The pharmaceutical composition of the present invention may include chemicals, nucleotides, antisense, siRNA oligonucleotides, and natural product extracts as active ingredients. The pharmaceutical composition or complex preparation of the present invention can be prepared using pharmaceutically suitable and physiologically acceptable auxiliaries in addition to the active ingredients, and the auxiliaries include excipients, disintegrants, sweeteners, binders, coating agents, swelling agents, and lubricants. , solubilizers such as lubricants or flavoring agents can be used.
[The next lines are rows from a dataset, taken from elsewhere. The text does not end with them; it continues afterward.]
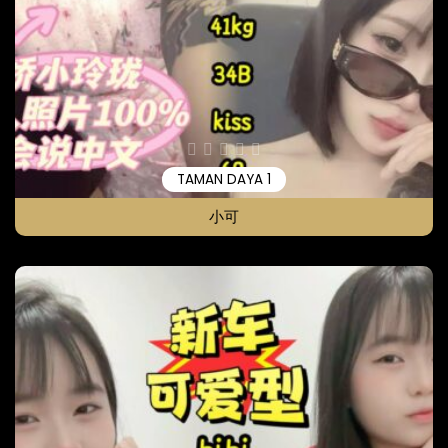
TAMAN DAYA 1
小可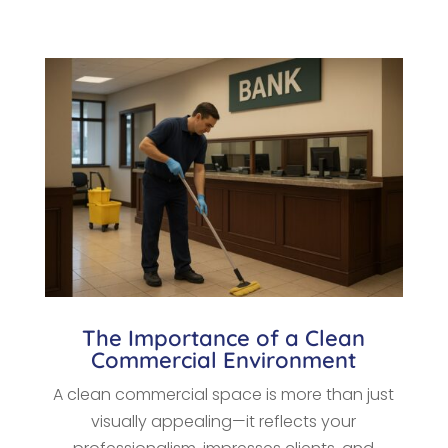
The Importance of a Clean
Commercial Environment
A clean commercial space is more than just
visually appealing—it reflects your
For administration, the pharmaceutical composition of the present invention can be preferably formulated as a pharmaceutical composition containing one or more pharmaceutically acceptable carriers in addition to the active ingredient. Acceptable pharmaceutical carriers for compositions formulated as liquid solutions include those that are sterile and biocompatible, such as saline solution, sterile water, Ringer's solution, buffered saline solution, albumin injection solution, dextrose solution, maltodextrin solution, glycerol, ethanol, and One or more of these ingredients can be mixed and used, and other common additives such as antioxidants, buffers, and bacteriostatic agents can be added as needed. In addition, diluents, dispersants, surfactants, binders, and lubricants can be additionally added to formulate injectable formulations such as aqueous solutions, suspensions, emulsions, etc., pills, capsules, granules, or tablets.
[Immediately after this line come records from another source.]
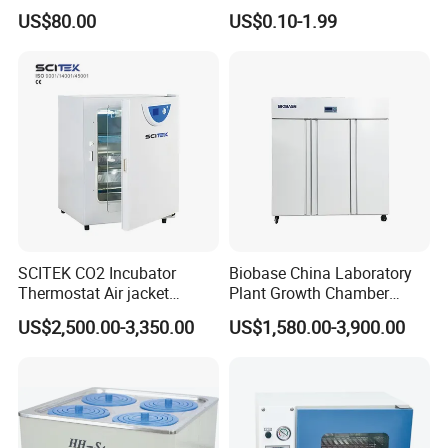
Balance Instrument
Impeller and 96-Hole
US$80.00
US$0.10-1.99
Apparatus
Thermal Control Block
SCITEK CO2 Incubator
Biobase China Laboratory
Thermostat Air jacket
Plant Growth Chamber
Carbon Dioxide Incubator
High-Precision Device Seed
US$2,500.00-3,350.00
US$1,580.00-3,900.00
for Laboratory
Germinate Climate
Incubator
The pharmaceutical preparation form of the pharmaceutical composition of the present invention may be granules, powders, coated tablets, tablets, capsules, suppositories, syrups, juices, suspensions, emulsions, drops or injectable solutions, and sustained-release preparations of the active compound. You can. The pharmaceutical composition of the present invention can be administered in the conventional manner via intravenous, intraarterial, intraperitoneal, intramuscular, intraarterial, intraperitoneal, intrasternal, transdermal, intranasal, inhalation, topical, rectal, oral, intraocular or intradermal routes. It can be administered.

The appropriate dosage of the pharmaceutical composition of the present invention varies depending on the patient's condition and weight, degree of disease, drug form, and time, but can be appropriately selected by a person skilled in the art, and can be administered once or several times a day as needed. there is.
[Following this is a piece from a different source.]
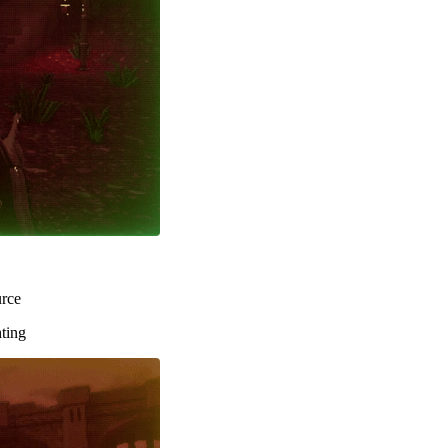
urce
hting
The present invention can provide a health functional food composition for preventing non-alcoholic steatohepatitis containing an expression or activity promoter of EWSR1, or preventing or improving non-alcoholic steatohepatitis containing its expression protein.

The health functional food composition includes various nutrients, vitamins, minerals (electrolytes), flavoring agents such as synthetic and natural flavors, colorants and thickening agents (cheese, chocolate, etc.), pectic acid and its salts, alginic acid and its salts. , organic acids, protective colloidal thickeners, pH adjusters, stabilizers, preservatives, glycerin, alcohol, carbonating agents used in carbonated beverages, etc. In addition, it may contain pulp for the production of natural fruit juice, synthetic fruit juice, and vegetable drinks. These ingredients can be used independently or in combination. In addition, the health functional food composition may be in the form of any one of meat, sausage, bread, chocolate, candy, snacks, confectionery, pizza, ramen, gum, ice cream, soup, beverages, tea, functional water, drink, alcohol, and vitamin complex. It can be.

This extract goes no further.